* [WORK TO COMPLETE] Return only the line containing "and devotional lyrics" and each line after it, exactly as written, through the end of the records.

* [SUPPLIED ENTRIES]
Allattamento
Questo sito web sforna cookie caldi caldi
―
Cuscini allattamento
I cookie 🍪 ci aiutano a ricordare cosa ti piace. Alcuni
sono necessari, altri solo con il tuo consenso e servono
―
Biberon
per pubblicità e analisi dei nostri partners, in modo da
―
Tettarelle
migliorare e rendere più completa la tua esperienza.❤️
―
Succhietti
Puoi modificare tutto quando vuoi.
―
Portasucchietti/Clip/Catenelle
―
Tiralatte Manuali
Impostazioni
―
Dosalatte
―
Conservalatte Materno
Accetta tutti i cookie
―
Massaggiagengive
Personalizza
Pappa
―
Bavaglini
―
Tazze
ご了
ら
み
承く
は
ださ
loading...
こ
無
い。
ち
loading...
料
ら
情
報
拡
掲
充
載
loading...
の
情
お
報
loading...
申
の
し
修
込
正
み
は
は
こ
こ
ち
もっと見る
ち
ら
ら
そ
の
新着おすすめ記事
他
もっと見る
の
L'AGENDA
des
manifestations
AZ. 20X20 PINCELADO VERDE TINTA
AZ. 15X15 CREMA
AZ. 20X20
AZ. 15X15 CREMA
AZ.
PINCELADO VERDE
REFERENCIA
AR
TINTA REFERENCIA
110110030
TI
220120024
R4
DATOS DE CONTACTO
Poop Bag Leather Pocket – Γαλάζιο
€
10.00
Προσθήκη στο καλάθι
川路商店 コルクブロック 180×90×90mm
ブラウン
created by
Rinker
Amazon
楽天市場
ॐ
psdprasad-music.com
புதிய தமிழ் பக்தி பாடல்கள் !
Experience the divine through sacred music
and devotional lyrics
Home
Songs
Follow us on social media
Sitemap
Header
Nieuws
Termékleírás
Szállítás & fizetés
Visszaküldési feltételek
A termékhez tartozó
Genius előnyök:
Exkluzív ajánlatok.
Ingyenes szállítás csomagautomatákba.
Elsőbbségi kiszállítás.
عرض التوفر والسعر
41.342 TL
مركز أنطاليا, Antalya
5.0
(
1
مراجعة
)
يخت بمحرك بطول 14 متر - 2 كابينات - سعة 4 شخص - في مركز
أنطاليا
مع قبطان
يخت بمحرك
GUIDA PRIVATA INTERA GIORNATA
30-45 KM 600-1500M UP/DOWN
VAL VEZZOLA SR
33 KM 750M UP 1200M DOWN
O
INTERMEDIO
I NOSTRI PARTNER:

* [RESULT OF THIS EXERCISE]
and devotional lyrics
Home
Songs
Follow us on social media
Sitemap
Header
Nieuws
Termékleírás
Szállítás & fizetés
Visszaküldési feltételek
A termékhez tartozó
Genius előnyök:
Exkluzív ajánlatok.
Ingyenes szállítás csomagautomatákba.
Elsőbbségi kiszállítás.
عرض التوفر والسعر
41.342 TL
مركز أنطاليا, Antalya
5.0
(
1
مراجعة
)
يخت بمحرك بطول 14 متر - 2 كابينات - سعة 4 شخص - في مركز
أنطاليا
مع قبطان
يخت بمحرك
GUIDA PRIVATA INTERA GIORNATA
30-45 KM 600-1500M UP/DOWN
VAL VEZZOLA SR
33 KM 750M UP 1200M DOWN
O
INTERMEDIO
I NOSTRI PARTNER:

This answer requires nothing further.